Just as we are gaining insights into our values from across our three Tikanga, it can be good also to explore what words meant when the New Testament writers were using them. Our translators used “gentleness” to translate at least two Greek words used in the gospels and by the apostle Paul.

Epiekeia means thoughtful, considerate, gentle. Someone who seeks peace in a calm way (Phil 4:5).

Prautes was linked to the medical world  and carried the idea of “mild medication”. We might say a gentle person is someone who is ‘easy on your stomach’ versus a ‘churning stomach’ when you are faced with someone who is aggressive or unkind. This word is also used in reference to tamed animals. Gentleness for a horse is a choice to allow its power and strength to be controlled. A gentle person is not a weak person, but rather someone who is strong, secure and mature. They use their strength to face real giants and challenges in their lives but choose not to run roughshod over others.

“Together these two Greek words epieikeia and prautes reflect the opposite of an angry harshness that grows out of personal pride and a dominating selfishness. Christ wants us to become gentle for the sake of others.”

There is a sense in which meekness and gentleness are interconnected. Meekness can be thought of as an internal disposition of the heart while gentleness is the external expression of that, a way of interacting with others. Both words can also be related to humility, a stance of adopting attitudes of compassion and service rather than considering yourself more important than or having power over others.

What it is not:

Gentleness is often disparaged, particularly in males, as meaning that a person lacks substance or strength. However, tt is not about an absence of strength or an unwillingness to stand firm or speak up on issues. It is not about being a pushover or a doormat for more aggressive personalities but rather the presence of self-control in order to act for the common good and to build peace.

What makes it a Christian value?:

Gentleness is mentioned a surprising number of times in the New Testament in describing the character of Jesus, in talking about the ways in which the Christian community should relate to one another and in talking about an aspect of our character which develops when we abide in Christ and grow into his likeness. Some of these Bible passages are listed on the Bible readings and Reflections page for this value.

In the gospels we see Jesus demonstrating deep compassion and care particularly to those who were ‘on the edge’ or needing healing and hope. We also see him, in true prophetic style engaging in ‘truth telling’ to those who had lost  touch with God’s ways or were abusing their power. 

Gentleness as a Christian virtue calls us to make use of that gift in our interactions with others, but also to recognise that it does not render us without a voice and that there are times when we need to speak up or act in order to be true to our commitment to honesty, justice and doing the right thing. 

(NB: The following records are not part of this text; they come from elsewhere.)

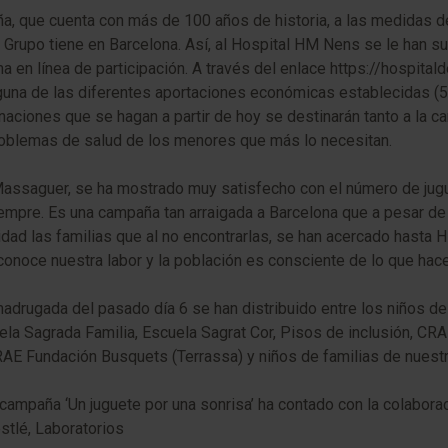
, que cuenta con más de 100 años de historia, a las medidas de
l Grupo tiene en Barcelona. Así, al Hospital HM Nens se le han 
a en línea de participación. A través del enlace https://hospi
lguna de las diferentes aportaciones económicas establecidas (5,
onaciones que se hagan a partir de hoy se destinarán tanto a l
problemas de salud de los menores que más lo necesitan.
 Massaguer, se ha mostrado muy satisfecho con el número de jug
iempre. Es una campaña tan arraigada a Barcelona que a pesar de
inidad las familias que al no encontrarlas, se han acercado has
conoce nuestra labor y la población es consciente de lo que ha
madrugada del pasado día 6 se han distribuido entre los niños d
uela Sagrada Familia, Escuela Sagrat Cor, Pisos de inclusión, CR
E Fundación Busquets (Terrassa) y niños de familias de nuestr
 campaña ‘Un juguete por una sonrisa’ ha contado con la colabo
tlé, Laboratorios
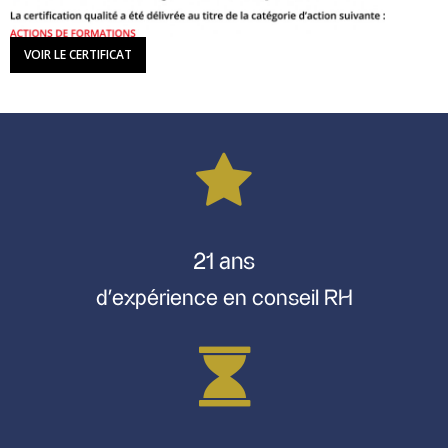
VOIR LE CERTIFICAT
21 ans
d’expérience en conseil RH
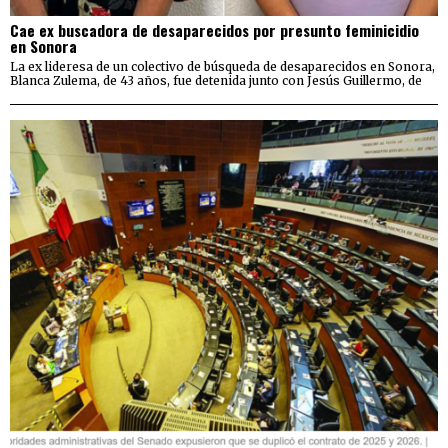
Cae ex buscadora de desaparecidos por presunto feminicidio
en Sonora
La ex lideresa de un colectivo de búsqueda de desaparecidos en Sonora,
Blanca Zulema, de 43 años, fue detenida junto con Jesús Guillermo, de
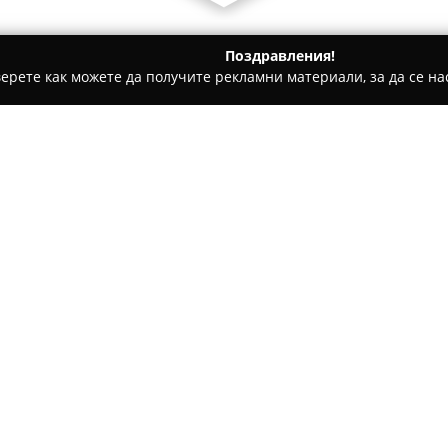
Поздравления!
ерете как можете да получите рекламни материали, за да се нас
ни, Текстилни Продукти - Варна
ЩАМПА.БГ - Тениски с на
и щампи
Относно компанията:
Щампа.бг
представлява утвъ
сферата на рекламния печат 
Фирмата разполага с богат о
тениски и други видове текст
Покажи повече >>
качеството на изработка. Др
мастила и консумативи, за д
продуктите си.
Основана през юли 2020 годи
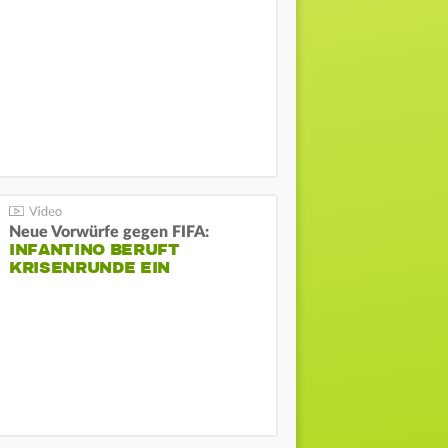
Neue Vorwürfe gegen FIFA:
INFANTINO BERUFT
KRISENRUNDE EIN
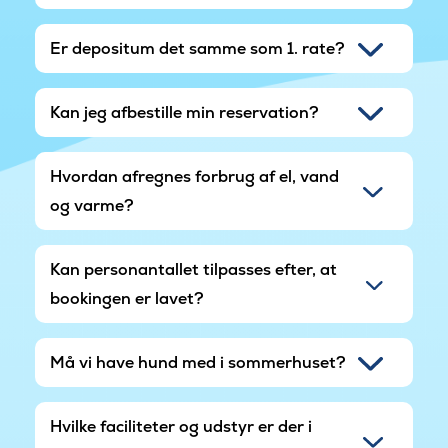
Er depositum det samme som 1. rate?
Kan jeg afbestille min reservation?
Hvordan afregnes forbrug af el, vand
og varme?
Kan personantallet tilpasses efter, at
bookingen er lavet?
Må vi have hund med i sommerhuset?
Hvilke faciliteter og udstyr er der i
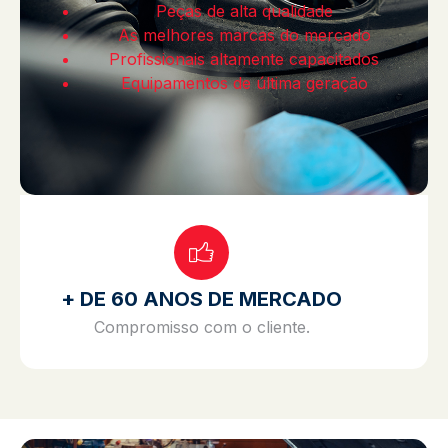
Peças de alta qualidade
As melhores marcas do mercado
Profissionais altamente capacitados
Equipamentos de última geração
+ DE 60 ANOS DE MERCADO
Compromisso com o cliente.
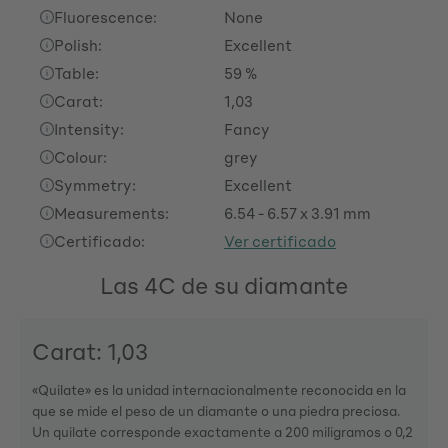
Fluorescence:
None
Polish:
Excellent
Table:
59 %
Carat:
1,03
Intensity:
Fancy
Colour:
grey
Symmetry:
Excellent
Measurements:
6.54 - 6.57 x 3.91 mm
Certificado:
Ver certificado
Las 4C de su diamante
Carat: 1,03
«Quilate» es la unidad internacionalmente reconocida en la
que se mide el peso de un diamante o una piedra preciosa.
Un quilate corresponde exactamente a 200 miligramos o 0,2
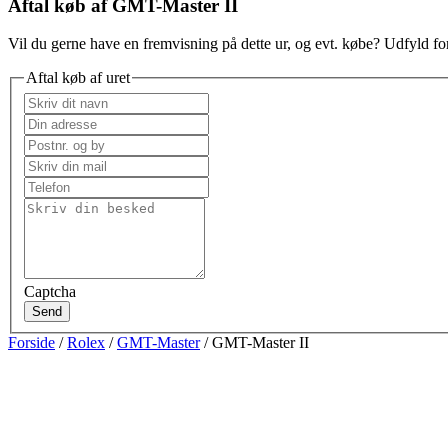
Aftal køb af GMT-Master II
Vil du gerne have en fremvisning på dette ur, og evt. købe? Udfyld for
Aftal køb af uret
Captcha
Send
Forside
/
Rolex
/
GMT-Master
/ GMT-Master II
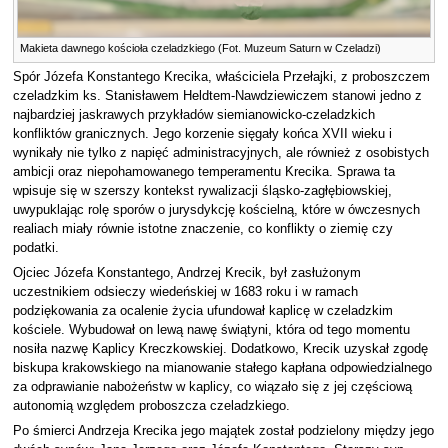
Makieta dawnego kościoła czeladzkiego (Fot. Muzeum Saturn w Czeladzi)
Spór Józefa Konstantego Krecika, właściciela Przełajki, z proboszczem
czeladzkim ks. Stanisławem Heldtem-Nawdziewiczem stanowi jedno z
najbardziej jaskrawych przykładów siemianowicko-czeladzkich
konfliktów granicznych. Jego korzenie sięgały końca XVII wieku i
wynikały nie tylko z napięć administracyjnych, ale również z osobistych
ambicji oraz niepohamowanego temperamentu Krecika. Sprawa ta
wpisuje się w szerszy kontekst rywalizacji śląsko-zagłębiowskiej,
uwypuklając rolę sporów o jurysdykcję kościelną, które w ówczesnych
realiach miały równie istotne znaczenie, co konflikty o ziemię czy
podatki.
Ojciec Józefa Konstantego, Andrzej Krecik, był zasłużonym
uczestnikiem odsieczy wiedeńskiej w 1683 roku i w ramach
podziękowania za ocalenie życia ufundował kaplicę w czeladzkim
kościele. Wybudował on lewą nawę świątyni, która od tego momentu
nosiła nazwę Kaplicy Kreczkowskiej. Dodatkowo, Krecik uzyskał zgodę
biskupa krakowskiego na mianowanie stałego kapłana odpowiedzialnego
za odprawianie nabożeństw w kaplicy, co wiązało się z jej częściową
autonomią względem proboszcza czeladzkiego.
Po śmierci Andrzeja Krecika jego majątek został podzielony między jego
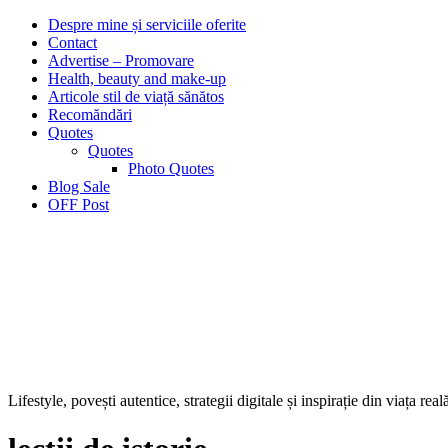
Despre mine și serviciile oferite
Contact
Advertise – Promovare
Health, beauty and make-up
Articole stil de viață sănătos
Recomăndări
Quotes
Quotes
Photo Quotes
Blog Sale
OFF Post
Lifestyle, povești autentice, strategii digitale și inspirație din viața real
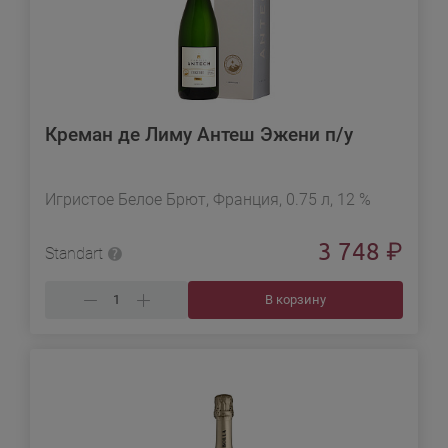
Креман де Лиму Антеш Эжени п/у
Игристое Белое Брют, Франция, 0.75 л, 12 %
3 748
₽
Standart
В корзину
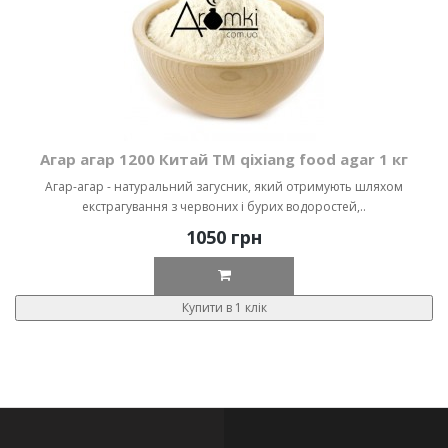
Агар агар 1200 Китай ТМ qixiang food agar 1 кг
Агар-агар - натуральний загусник, який отримують шляхом
екстрагування з червоних і бурих водоростей,..
1050 грн
Купити в 1 клік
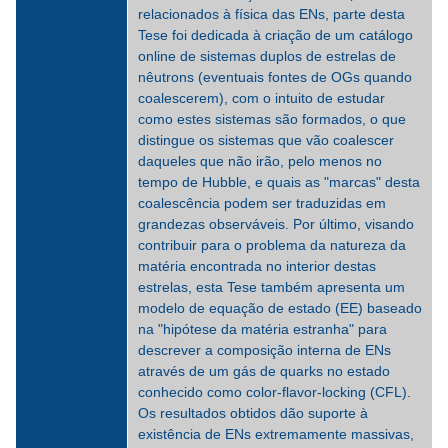
relacionados à física das ENs, parte desta
Tese foi dedicada à criação de um catálogo
online de sistemas duplos de estrelas de
nêutrons (eventuais fontes de OGs quando
coalescerem), com o intuito de estudar
como estes sistemas são formados, o que
distingue os sistemas que vão coalescer
daqueles que não irão, pelo menos no
tempo de Hubble, e quais as "marcas" desta
coalescência podem ser traduzidas em
grandezas observáveis. Por último, visando
contribuir para o problema da natureza da
matéria encontrada no interior destas
estrelas, esta Tese também apresenta um
modelo de equação de estado (EE) baseado
na "hipótese da matéria estranha" para
descrever a composição interna de ENs
através de um gás de quarks no estado
conhecido como color-flavor-locking (CFL).
Os resultados obtidos dão suporte à
existência de ENs extremamente massivas,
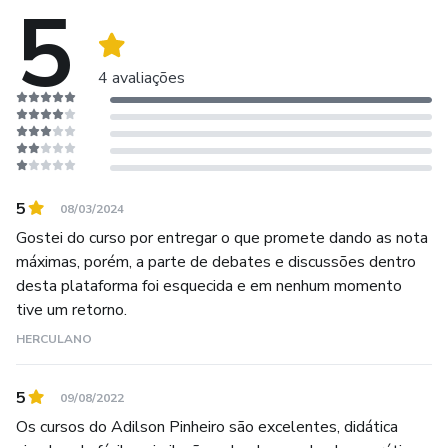
5
Ensinar
Não me importo de contar tudo o que aprendi. Ensino sem
4 avaliações
reservas ou receios.
Quero continuar a ensinar enquanto tiver forças e lucidez.
5
08/03/2024
Gostei do curso por entregar o que promete dando as nota
máximas, porém, a parte de debates e discussões dentro
desta plataforma foi esquecida e em nenhum momento
tive um retorno.
HERCULANO
5
09/08/2022
Os cursos do Adilson Pinheiro são excelentes, didática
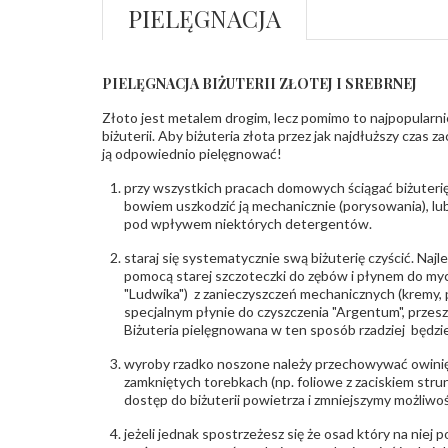
PIELĘGNACJA
PIELĘGNACJA BIŻUTERII ZŁOTEJ I SREBRNEJ
Złoto jest metalem drogim, lecz pomimo to najpopularni
biżuterii. Aby biżuteria złota przez jak najdłuższy czas 
ją odpowiednio pielęgnować!
przy wszystkich pracach domowych ściągać biżuterię
bowiem uszkodzić ją mechanicznie (porysowania), lub
pod wpływem niektórych detergentów.
staraj się systematycznie swą biżuterię czyścić. Najl
pomocą starej szczoteczki do zębów i płynem do myc
"Ludwika") z zanieczyszczeń mechanicznych (kremy, po
specjalnym płynie do czyszczenia "Argentum", przes
Biżuteria pielęgnowana w ten sposób rzadziej będzie
wyroby rzadko noszone należy przechowywać owinię
zamkniętych torebkach (np. foliowe z zaciskiem str
dostęp do biżuterii powietrza i zmniejszymy możliwo
jeżeli jednak spostrzeżesz się że osad który na niej p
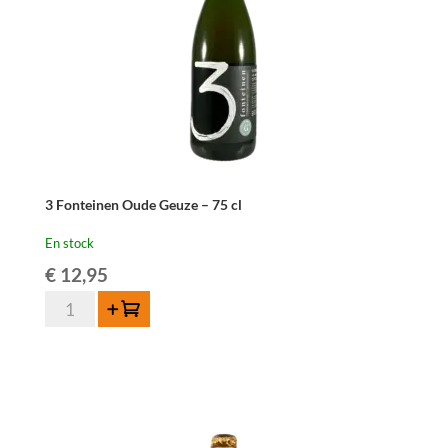
3 Fonteinen Oude Geuze – 75 cl
En stock
€
12,95
quantité
Ajouter au panier
de
3
Fonteinen
Oude
Geuze
-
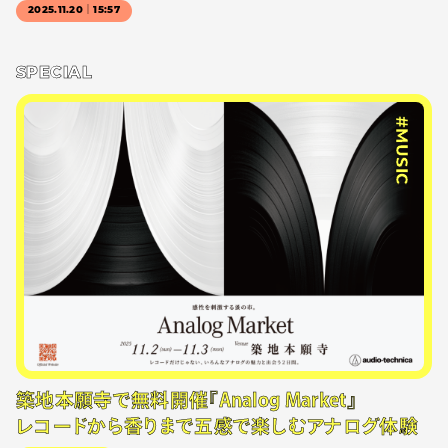
2025.11.20｜15:57
SPECIAL
#MUSIC
築地本願寺で無料開催『Analog Market』
レコードから香りまで五感で楽しむアナログ体験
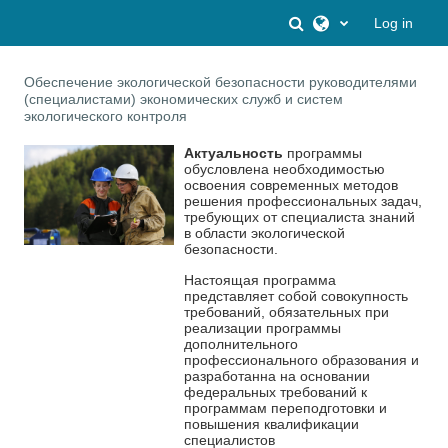
Skip to main content
Toggle search inpu
Log in
Обеспечение экологической безопасности руководителями
(специалистами) экономических служб и систем
экологического контроля
Актуальность
программы
обусловлена необходимостью
освоения современных методов
решения профессиональных задач,
требующих от специалиста знаний
в области экологической
безопасности.
Настоящая программа
представляет собой совокупность
требований, обязательных при
реализации программы
дополнительного
профессионального образования и
разработанна на основании
федеральных требований к
программам переподготовки и
повышения квалификации
специалистов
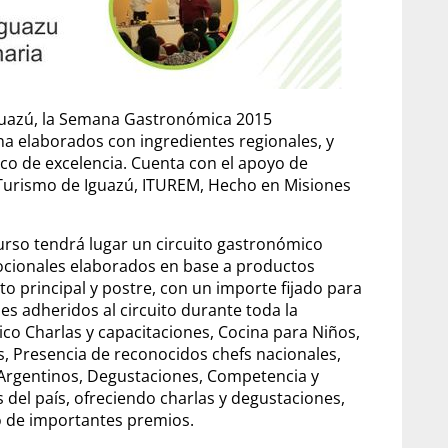
Iguazú, la Semana Gastronómica 2015
ona elaborados con ingredientes regionales, y
co de excelencia. Cuenta con el apoyo de
 Turismo de Iguazú, ITUREM, Hecho en Misiones
urso tendrá lugar un circuito gastronómico
ocionales elaborados en base a productos
to principal y postre, con un importe fijado para
es adheridos al circuito durante toda la
co Charlas y capacitaciones, Cocina para Niños,
, Presencia de reconocidos chefs nacionales,
 Argentinos, Degustaciones, Competencia y
 del país, ofreciendo charlas y degustaciones,
o de importantes premios.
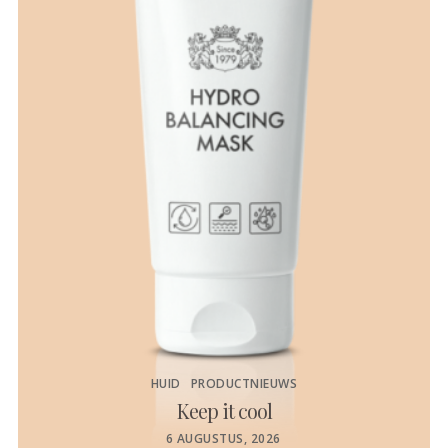
HUID
PRODUCTNIEUWS
Keep it cool
de
POSTED
6 AUGUSTUS, 2026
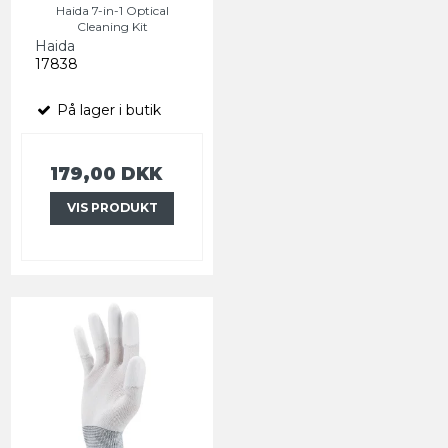
Haida 7-in-1 Optical
Cleaning Kit
Haida
17838
På lager i butik
179,00 DKK
VIS PRODUKT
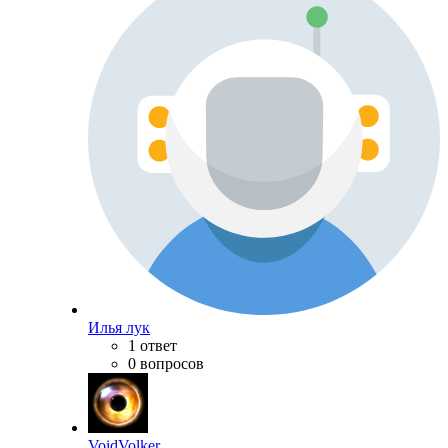
Илья лук
1 ответ
0 вопросов
VoidVolker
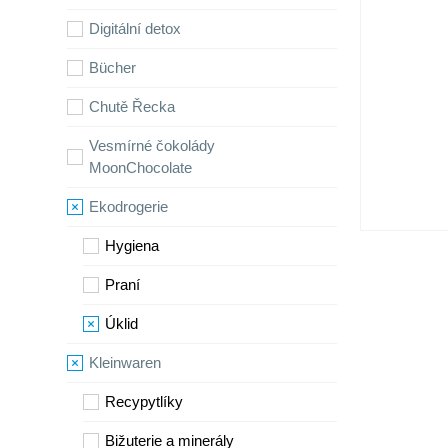
Digitální detox
Bücher
Chutě Řecka
Vesmírné čokolády
MoonChocolate
Ekodrogerie
Hygiena
Praní
Úklid
Kleinwaren
Recypytlíky
Bižuterie a minerály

An important way of thinking about Jesus’ character, of which gentleness is one part, is caught up in the word kenosis, translated as ‘emptying out’. We see Jesus doing this throughout his life in his giving of himself to others and ultimately in his death on the cross. A key Bible passage for capturing this stance of Jesus is in Philiipians 2:5-8 in what is considered one of the earliest hymns of the Christian community:

Let the same mind be in you that was in Christ Jesus, who, though he was in the form of God, did not regard equality with God as something to be exploited, but emptied himself, taking the form of a slave, being born in human likeness, And being formed in human form he humbled himself and became obedient to the point of death – even death on a cross. Therefore God also highly exalted him and gave him the name that is above every name…

Phil 2:5-8

Developing the ‘fruit of the Spirit’ of gentleness in our lives as we grow in the way of Jesus is slow, steady and intentional work. Christian contemplative prayer practices enable the development of gentleness as we grow in self-control. You can find contemplative prayer practice resources to use with students at the Christian Contemplative Curriculum web-site (a joint project of the NZ Presbyterian and Anglican Schools’ Offices): under the Meditation Practices tab.